University of Cincinnati Academic Health Center Mar 17, 2017

A data analysis study led by University of Cincinnati researchers concluded that the United States lags behind other western, developed nations in providing primary care coordination. Poor primary care coordination, the researchers say, leads to gaps that are associated with medical errors, more follow–up appointments and unnecessary health care spending.

The study, "Minding the Gap: Factors Associated With Primary Care Coordination of Adults in 11 Countries,” appeared in the March/April edition of the journal Annals of Family Medicine.

Primary care coordination is defined in the study as the deliberate organization of patient care activities and sharing information among all of the participants concerned to achieve safe and more effective care.

Per the study, patients were less likely to experience poor primary care coordination if their primary care physician often or always knew their medical history, spent sufficient time, involved them, and explained things well.
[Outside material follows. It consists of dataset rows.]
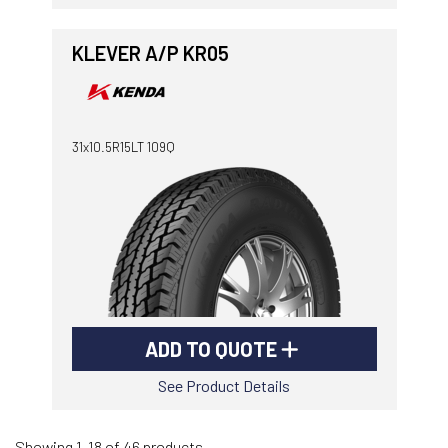
KLEVER A/P KR05
31x10.5R15LT 109Q
ADD TO QUOTE
See Product Details
Showing 1-18 of 46 products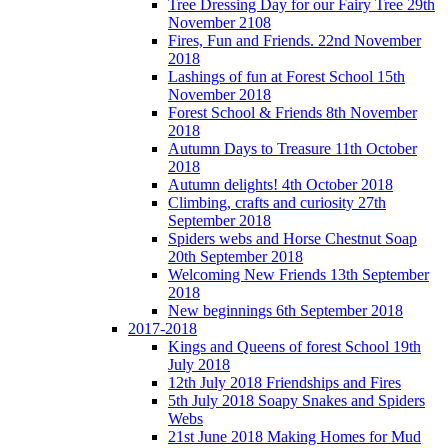
Tree Dressing Day for our Fairy Tree 29th
November 2108
Fires, Fun and Friends. 22nd November
2018
Lashings of fun at Forest School 15th
November 2018
Forest School & Friends 8th November
2018
Autumn Days to Treasure 11th October
2018
Autumn delights! 4th October 2018
Climbing, crafts and curiosity 27th
September 2018
Spiders webs and Horse Chestnut Soap
20th September 2018
Welcoming New Friends 13th September
2018
New beginnings 6th September 2018
2017-2018
Kings and Queens of forest School 19th
July 2018
12th July 2018 Friendships and Fires
5th July 2018 Soapy Snakes and Spiders
Webs
21st June 2018 Making Homes for Mud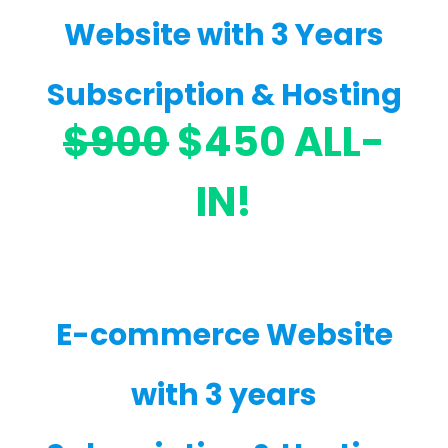
Website with 3 Years
Subscription & Hosting
$900
$450 ALL-
IN!
E-commerce Website
with 3 years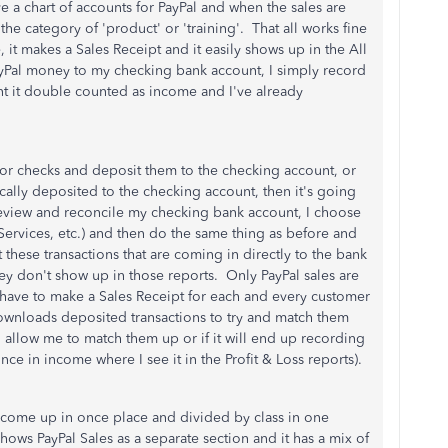
e a chart of accounts for PayPal and when the sales are
e category of 'product' or 'training'. That all works fine
it makes a Sales Receipt and it easily shows up in the All
yPal money to my checking bank account, I simply record
nt it double counted as income and I've already
sh or checks and deposit them to the checking account, or
cally deposited to the checking account, then it's going
 review and reconcile my checking bank account, I choose
, Services, etc.) and then do the same thing as before and
these transactions that are coming in directly to the bank
hey don't show up in those reports. Only PayPal sales are
 have to make a Sales Receipt for each and every customer
 downloads deposited transactions to try and match them
l allow me to match them up or if it will end up recording
nce in income where I see it in the Profit & Loss reports).
es come up in once place and divided by class in one
 shows PayPal Sales as a separate section and it has a mix of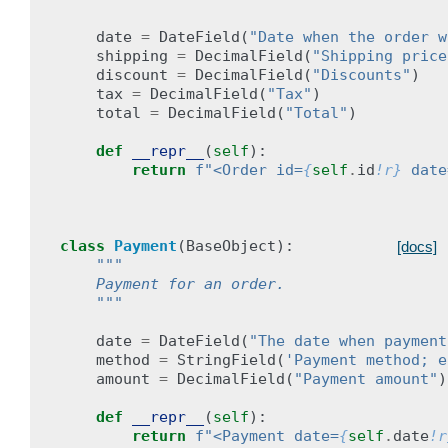
date
=
DateField
(
"Date when the order w
shipping
=
DecimalField
(
"Shipping price
discount
=
DecimalField
(
"Discounts"
)
tax
=
DecimalField
(
"Tax"
)
total
=
DecimalField
(
"Total"
)
def
__repr__
(
self
):
return
f
"<Order id=
{
self
.
id
!r}
 date
class
Payment
(
BaseObject
):
[docs]
"""
    Payment for an order.
    """
date
=
DateField
(
"The date when payment
method
=
StringField
(
'Payment method; e
amount
=
DecimalField
(
"Payment amount"
)
def
__repr__
(
self
):
return
f
"<Payment date=
{
self
.
date
!r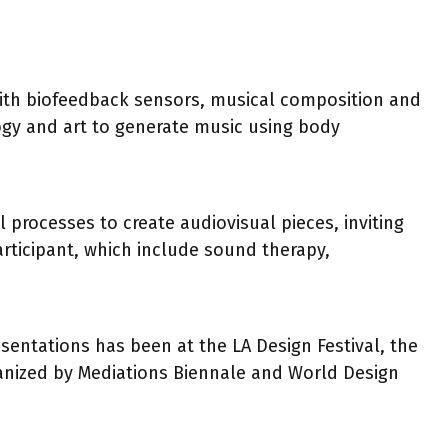
with biofeedback sensors, musical composition and
gy and art to generate music using body
processes to create audiovisual pieces, inviting
articipant, which include sound therapy,
sentations has been at the LA Design Festival, the
rganized by Mediations Biennale and World Design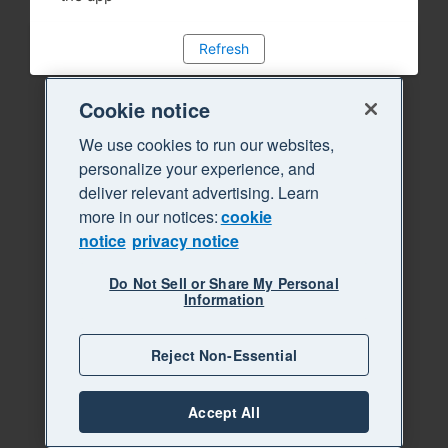
Refresh
Cookie notice
We use cookies to run our websites,
personalize your experience, and
deliver relevant advertising. Learn
more in our notices:
cookie
notice
privacy notice
Do Not Sell or Share My Personal
Information
Reject Non-Essential
Accept All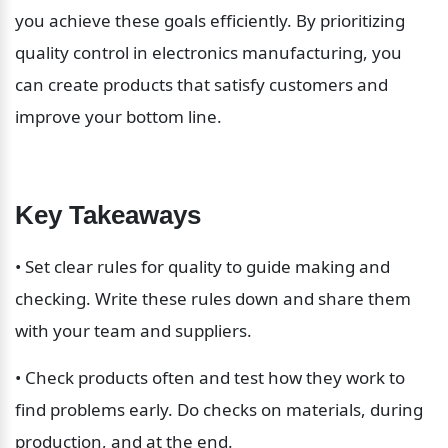
you achieve these goals efficiently. By prioritizing 
quality control in electronics manufacturing, you 
can create products that satisfy customers and 
improve your bottom line.
Key Takeaways
• Set clear rules for quality to guide making and 
checking. Write these rules down and share them 
with your team and suppliers.
• Check products often and test how they work to 
find problems early. Do checks on materials, during 
production, and at the end.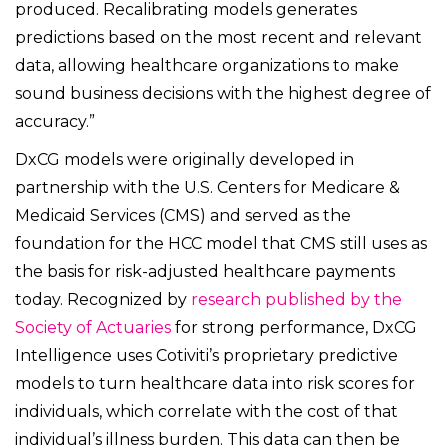
produced. Recalibrating models generates
predictions based on the most recent and relevant
data, allowing healthcare organizations to make
sound business decisions with the highest degree of
accuracy.”
DxCG models were originally developed in
partnership with the U.S. Centers for Medicare &
Medicaid Services (CMS) and served as the
foundation for the HCC model that CMS still uses as
the basis for risk-adjusted healthcare payments
today. Recognized by
research published by the
Society of Actuaries
for strong performance, DxCG
Intelligence uses Cotiviti’s proprietary predictive
models to turn healthcare data into risk scores for
individuals, which correlate with the cost of that
individual’s illness burden. This data can then be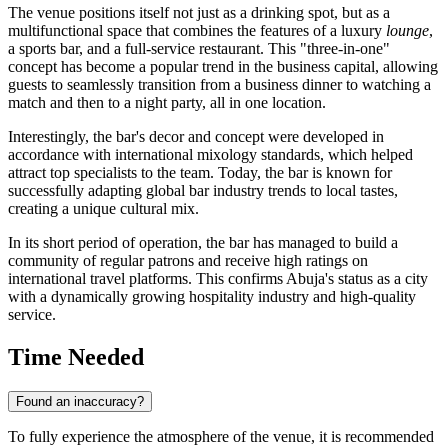
The venue positions itself not just as a drinking spot, but as a
multifunctional space that combines the features of a luxury
lounge
,
a sports bar, and a full-service restaurant. This "three-in-one"
concept has become a popular trend in the business capital, allowing
guests to seamlessly transition from a business dinner to watching a
match and then to a night party, all in one location.
Interestingly, the bar's decor and concept were developed in
accordance with international mixology standards, which helped
attract top specialists to the team. Today, the bar is known for
successfully adapting global bar industry trends to local tastes,
creating a unique cultural mix.
In its short period of operation, the bar has managed to build a
community of regular patrons and receive high ratings on
international travel platforms. This confirms
Abuja's
status as a city
with a dynamically growing hospitality industry and high-quality
service.
Time Needed
Found an inaccuracy?
To fully experience the atmosphere of the venue, it is recommended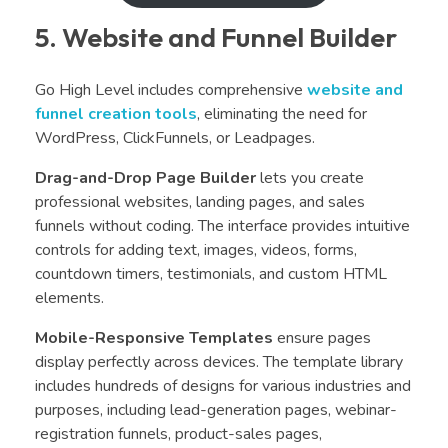
5. Website and Funnel Builder
Go High Level includes comprehensive
website and
funnel creation tools
, eliminating the need for
WordPress, ClickFunnels, or Leadpages.
Drag-and-Drop Page Builder
lets you create
professional websites, landing pages, and sales
funnels without coding. The interface provides intuitive
controls for adding text, images, videos, forms,
countdown timers, testimonials, and custom HTML
elements.
Mobile-Responsive Templates
ensure pages
display perfectly across devices. The template library
includes hundreds of designs for various industries and
purposes, including lead-generation pages, webinar-
registration funnels, product-sales pages,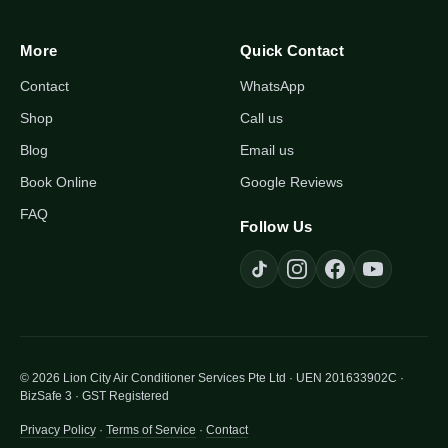
More
Quick Contact
Contact
WhatsApp
Shop
Call us
Blog
Email us
Book Online
Google Reviews
FAQ
Follow Us
© 2026 Lion City Air Conditioner Services Pte Ltd · UEN 201633902C ·
BizSafe 3 · GST Registered
Privacy Policy
·
Terms of Service
·
Contact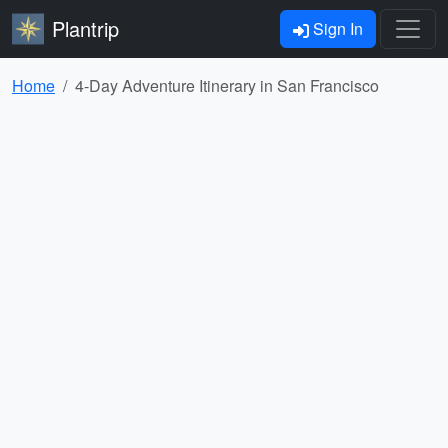
Plantrip
Sign In
Home
4-Day Adventure Itinerary in San Francisco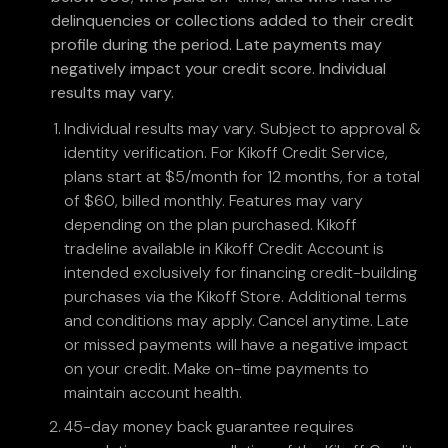
delinquencies or collections added to their credit
profile during the period. Late payments may
negatively impact your credit score. Individual
results may vary.
Individual results may vary. Subject to approval &
identity verification. For Kikoff Credit Service,
plans start at $5/month for 12 months, for a total
of $60, billed monthly. Features may vary
depending on the plan purchased. Kikoff
tradeline available in Kikoff Credit Account is
intended exclusively for financing credit-building
purchases via the Kikoff Store. Additional terms
and conditions may apply. Cancel anytime. Late
or missed payments will have a negative impact
on your credit. Make on-time payments to
maintain account health.
45-day money back guarantee requires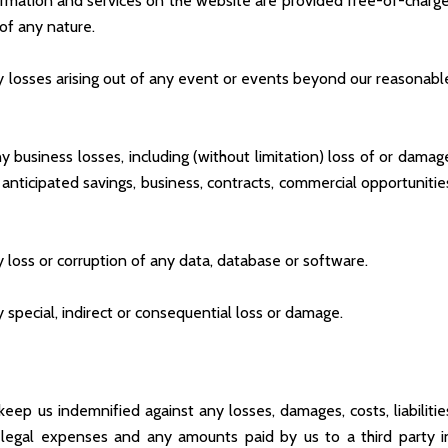
rmation and services on the website are provided free-of-charge
 of any nature.
ny losses arising out of any event or events beyond our reasonabl
y business losses, including (without limitation) loss of or damag
 anticipated savings, business, contracts, commercial opportunitie
y loss or corruption of any data, database or software.
y special, indirect or consequential loss or damage.
ep us indemnified against any losses, damages, costs, liabilitie
n legal expenses and any amounts paid by us to a third party i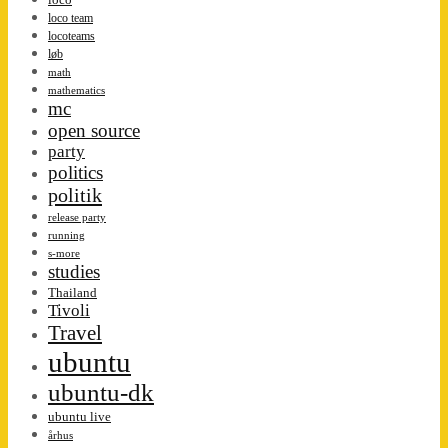
loco team
locoteams
løb
math
mathematics
mc
open source
party
politics
politik
release party
running
s-more
studies
Thailand
Tivoli
Travel
ubuntu
ubuntu-dk
ubuntu live
århus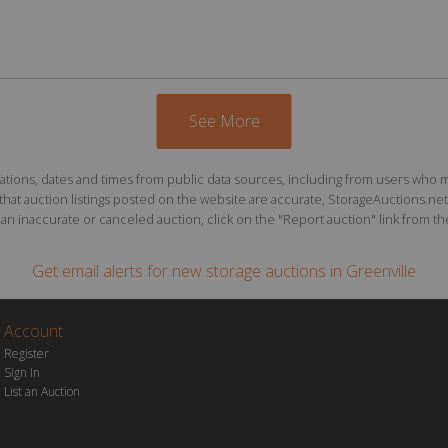
See More
ions, dates and times from public data sources, including from users who may o
at auction listings posted on the website are accurate, StorageAuctions.net 
n inaccurate or canceled auction, click on the "Report auction" link from the 
Get email alerts for
new storage auctions
in Greenville
Account
Register
Sign In
List an Auction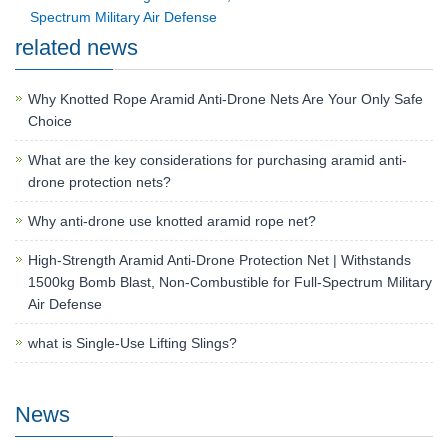
Spectrum Military Air Defense
related news
Why Knotted Rope Aramid Anti-Drone Nets Are Your Only Safe
Choice
What are the key considerations for purchasing aramid anti-
drone protection nets?
Why anti-drone use knotted aramid rope net?
High-Strength Aramid Anti-Drone Protection Net | Withstands
1500kg Bomb Blast, Non-Combustible for Full-Spectrum Military
Air Defense
what is Single-Use Lifting Slings?
News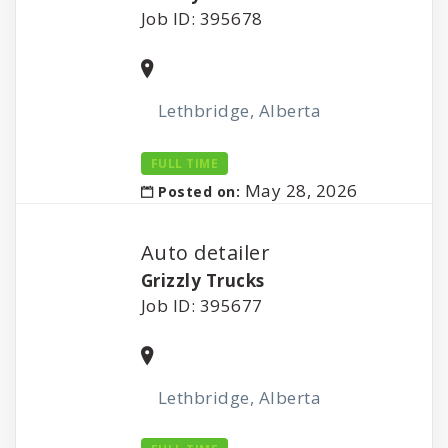
Job ID: 395678
Lethbridge, Alberta
FULL TIME
May 28, 2026
Posted on:
Auto detailer
Grizzly Trucks
Job ID: 395677
Lethbridge, Alberta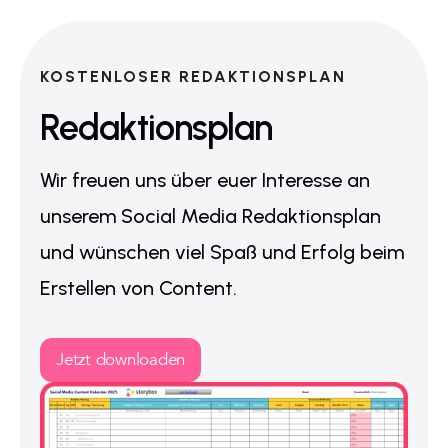
KOSTENLOSER REDAKTIONSPLAN
Redaktionsplan
Wir freuen uns über euer Interesse an
unserem Social Media Redaktionsplan
und wünschen viel Spaß und Erfolg beim
Erstellen von Content.
Jetzt downloaden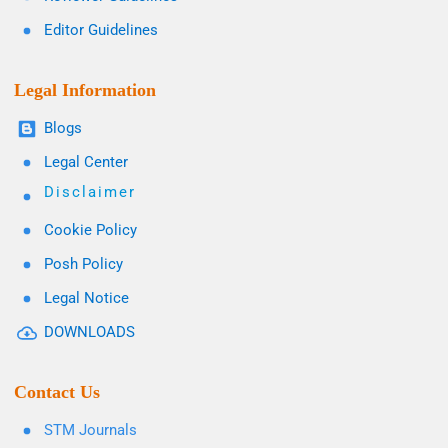
Editor Guidelines
Legal Information
Blogs
Legal Center
Disclaimer
Cookie Policy
Posh Policy
Legal Notice
DOWNLOADS
Contact Us
STM Journals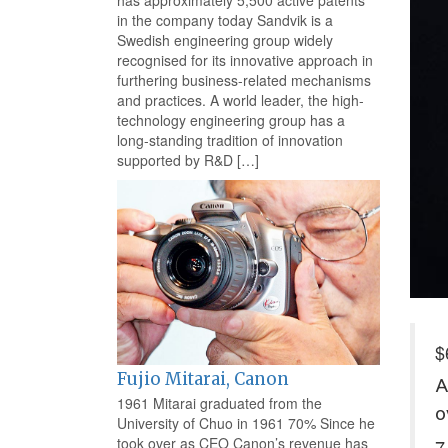
has approximately 5,500 active patents
in the company today Sandvik is a
Swedish engineering group widely
recognised for its innovative approach in
furthering business-related mechanisms
and practices. A world leader, the high-
technology engineering group has a
long-standing tradition of innovation
supported by R&D […]
$
Fujio Mitarai, Canon
A
1961 Mitarai graduated from the
o
University of Chuo in 1961 70% Since he
took over as CEO Canon’s revenue has
7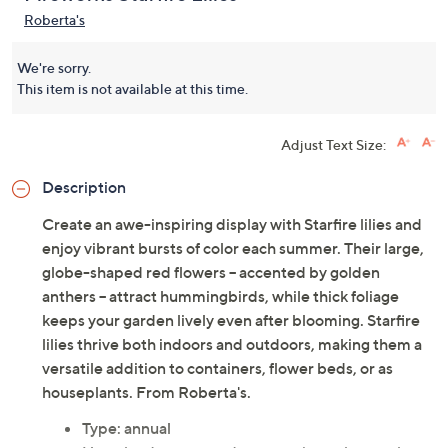
Roberta's
We're sorry.
This item is not available at this time.
Adjust Text Size:
Description
Create an awe-inspiring display with Starfire lilies and
enjoy vibrant bursts of color each summer. Their large,
globe-shaped red flowers -- accented by golden
anthers -- attract hummingbirds, while thick foliage
keeps your garden lively even after blooming. Starfire
lilies thrive both indoors and outdoors, making them a
versatile addition to containers, flower beds, or as
houseplants. From Roberta's.
Type: annual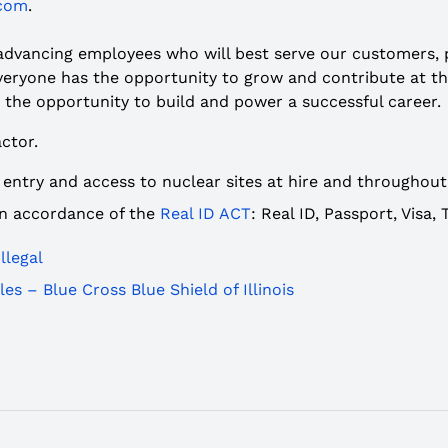
.com
.
 advancing employees who will best serve our customers,
ryone has the opportunity to grow and contribute at thei
 the opportunity to build and power a successful career.
ctor.
 entry and access to nuclear sites at hire and throughou
 in accordance of the
Real ID ACT
: Real ID, Passport, Visa
llegal
es – Blue Cross Blue Shield of Illinois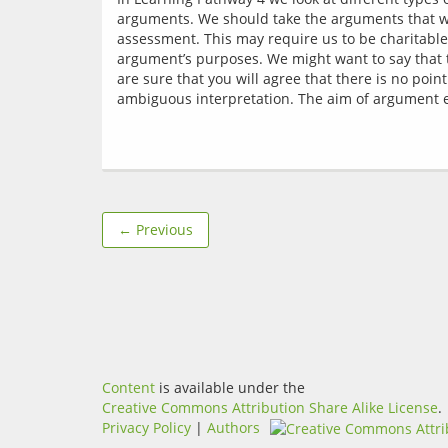
arguments. We should take the arguments that we 
assessment. This may require us to be charitable
argument’s purposes. We might want to say that t
are sure that you will agree that there is no poi
← Previous
Content
is available under the
Creative Commons Attribution Share Alike License
.
Privacy Policy
|
Authors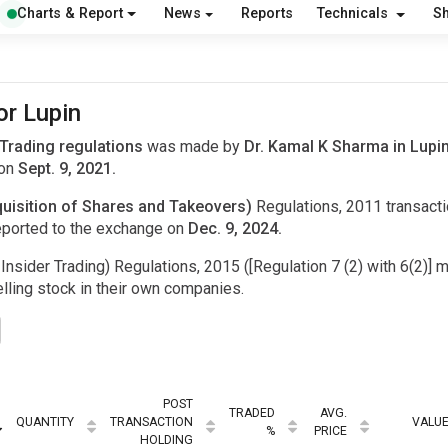
Charts & Report
News
Reports
Technicals
S
or Lupin
 Trading regulations
was made by
Dr. Kamal K Sharma in Lupi
 on
Sept. 9, 2021.
uisition of Shares and Takeovers)
Regulations, 2011 transac
eported to the exchange on
Dec. 9, 2024.
Insider Trading) Regulations, 2015 ([Regulation 7 (2) with 6(2)] m
ling stock in their own companies.
POST
TRADED
AVG.
QUANTITY
TRANSACTION
VALU
%
PRICE
HOLDING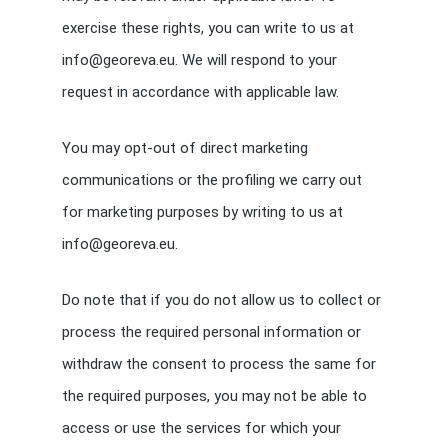
exercise these rights, you can write to us at
info@georeva.eu. We will respond to your
request in accordance with applicable law.
You may opt-out of direct marketing
communications or the profiling we carry out
for marketing purposes by writing to us at
info@georeva.eu.
Do note that if you do not allow us to collect or
process the required personal information or
withdraw the consent to process the same for
the required purposes, you may not be able to
access or use the services for which your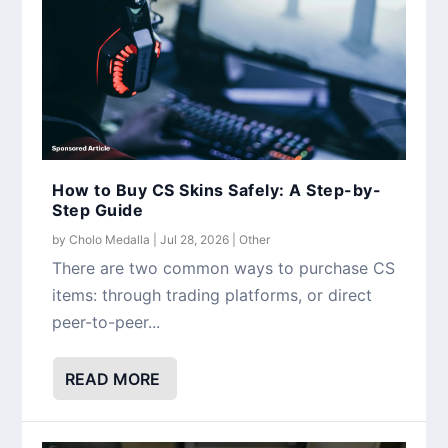
How to Buy CS Skins Safely: A Step-by-
Step Guide
by
Cholo Medalla
|
Jul 28, 2026
|
Other
There are two common ways to purchase CS
items: through trading platforms, or direct
peer-to-peer...
READ MORE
"Interestingly, poor primary care coordination in the U.S. was not correlated with patients' insurance status, health status, sex, or household income, but was evident with patients who were chronically ill or younger which indicates that a much larger system–level issue may be the cause of poor care coordination in the U.S.,” says Johnathan Penm, PhD, the study’s principal investigator during his fellowship at UC’s James L. Winkle College of Pharmacy.

Penm and fellow researchers at UC evaluated data from a 2013 Commonwealth Fund International Health Policy survey which asked adult patients about their health care experiences. The respondents were from Australia, Canada, France, Germany, the Netherlands, New Zealand, Norway, Sweden, Switzerland, United Kingdom and the U.S.

According to the study, out of 13,958 respondents, the overall rate of poor primary care coordination was 5.2 percent. The individual U.S. rate, however, was 9.8 percent.

This study further confirms the critical role of communication between patients and their primary care providers, says Neil MacKinnon, PhD, dean of the Winkle College of Pharmacy and co–author.

"All primary care practitioners – whether physicians, nurses, pharmacists or other allied health professions – have a responsibility to ensure that communication is open, meaningful and addresses patient concerns,” says MacKinnon, noting that effective primary care coordination has been shown to reduce hospitalizations.

Implementing these programs, however, can prove challenging. The researchers cite a shortage of primary care physicians, health professional workloads, underfunding of primary care by governments, fragmentation between sectors of health care, and the burden of disease and risk profile of the population as mitigating factors.